I use a Pololu dual serial motor controller, so if you are using the continuous rotational servos you will have to modify the BS2 code appropriately. The main loop of the BS2 program writes 2 bytes of data — one byte for each distance reading IR emitter/detector pair, connected to BS2 pins 0 and 3 — and reads 2 bytes of data — speed settings, 1 byte for each wheel as a signed byte, from -127 to 127.
The c program is pretty straightforward, it reads 2 bytes of data and then runs through an iteration of a PID algorithm then outputs two values that correspond to left and right motor speed (-127 to 127 max, signed byte). You can specify weights via the command prompt or just use the defaults, which, again, are a little rough. The algorithm also features anti-windup. This program is hard-coded to point to /dev/ttyUSB0, you will probably have to change that or soft-link to /dev/ttyS0.

If you have any questions at all, please feel free to comment here or send email to nashira_lincoln @AT yahoo .dot com.

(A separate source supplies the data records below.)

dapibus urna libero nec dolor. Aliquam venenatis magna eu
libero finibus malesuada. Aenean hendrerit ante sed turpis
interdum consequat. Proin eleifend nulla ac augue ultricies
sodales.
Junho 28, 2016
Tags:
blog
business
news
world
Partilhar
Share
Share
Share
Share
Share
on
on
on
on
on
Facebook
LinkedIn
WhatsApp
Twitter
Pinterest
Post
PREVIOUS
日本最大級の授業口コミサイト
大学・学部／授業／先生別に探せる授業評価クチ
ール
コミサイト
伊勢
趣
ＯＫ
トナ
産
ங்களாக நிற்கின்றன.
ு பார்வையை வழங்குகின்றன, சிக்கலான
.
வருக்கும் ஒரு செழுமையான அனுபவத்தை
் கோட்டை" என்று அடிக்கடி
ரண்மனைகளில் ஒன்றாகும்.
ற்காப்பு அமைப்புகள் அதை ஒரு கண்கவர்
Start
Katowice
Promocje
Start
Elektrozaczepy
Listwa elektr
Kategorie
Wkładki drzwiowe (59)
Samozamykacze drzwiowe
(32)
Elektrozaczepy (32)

A few months back I decided to get a Boe-Bot robot from parallax with the Basic Stamp2 micro controller. It’s the first that I’ve ever played with electronics like this before and I was amazed by how easy it is to make good use of the various sensors and actuators that are so ubiquitous here in the 21st century.

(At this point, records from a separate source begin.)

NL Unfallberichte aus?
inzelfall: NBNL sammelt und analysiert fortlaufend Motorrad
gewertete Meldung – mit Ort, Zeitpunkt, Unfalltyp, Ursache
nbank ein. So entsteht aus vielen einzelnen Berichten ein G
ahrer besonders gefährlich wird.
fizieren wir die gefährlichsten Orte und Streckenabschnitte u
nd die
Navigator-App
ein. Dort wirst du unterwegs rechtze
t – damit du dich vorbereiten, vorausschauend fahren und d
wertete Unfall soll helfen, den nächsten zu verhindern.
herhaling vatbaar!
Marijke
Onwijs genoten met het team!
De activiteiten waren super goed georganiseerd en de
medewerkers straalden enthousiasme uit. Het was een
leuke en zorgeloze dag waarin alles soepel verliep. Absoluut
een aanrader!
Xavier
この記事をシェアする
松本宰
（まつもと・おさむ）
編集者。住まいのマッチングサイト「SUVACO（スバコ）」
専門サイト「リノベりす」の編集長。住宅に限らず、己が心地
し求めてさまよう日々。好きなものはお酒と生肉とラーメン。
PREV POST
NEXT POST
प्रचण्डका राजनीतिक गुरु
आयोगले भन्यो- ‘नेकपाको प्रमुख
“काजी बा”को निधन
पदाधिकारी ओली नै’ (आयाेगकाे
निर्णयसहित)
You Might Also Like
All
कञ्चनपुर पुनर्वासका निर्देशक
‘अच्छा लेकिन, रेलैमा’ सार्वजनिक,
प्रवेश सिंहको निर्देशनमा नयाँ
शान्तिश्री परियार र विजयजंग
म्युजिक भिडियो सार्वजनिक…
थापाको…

After playing around I realized I need something with better ability to sense it’s environment. Photoresistors, ir emitters and detectors, even ultrasonic range finders meet their useful limit rather quickly without some extremely clever ideas. I don’t know if I’m being excessively anthropocentric, but it seems to me that some type of ability to detect light in the visible spectrum with decent resolution, say about that of a web cam, would be the minimum an autonomous robot would need to perform in a unknown environment. I don’t think any of the small commercial microprocessors on the market would work, and one of my eventual goals is to build a autonomous vehicle capable of successfully running a 1/16 — 1/20th scale version of one of the DARPA Grand Challenge courses, which is going to need a fairly powerful processor, at least megabytes of RAM rather than the couple hundred kilobytes that is typical of other micro controllers and all the storage it can get.

Then, while waiting for a load of laundry to finish and listening to my ipod the batteries went dead. I thought to myself, well it’s been a good run, 4 years and the battery only recently started going dead, I wondered what else I could do with this thing. And the idea was born, my 3rd gen ipod has and ARM7 32bit processor, 32 M ram, and a 20 G hard drive!! This is the king of micro controllers, prebuilt with readily available serial ports via the microphone jack that can be very easily hooked to a basic stamp for additional servo control, DC motor control, sensor input, etc. I’ve used the uClinux embedded operating system off and on for the past few years, but never got into hardware hacking and robotics until leaving grad school and had some more free time so I’m not even sure what can be done with the ipod in robotics yet, and my first, shallow google search hasn’t turned up any similar projects, so this will prove to be an exciting and educational experience.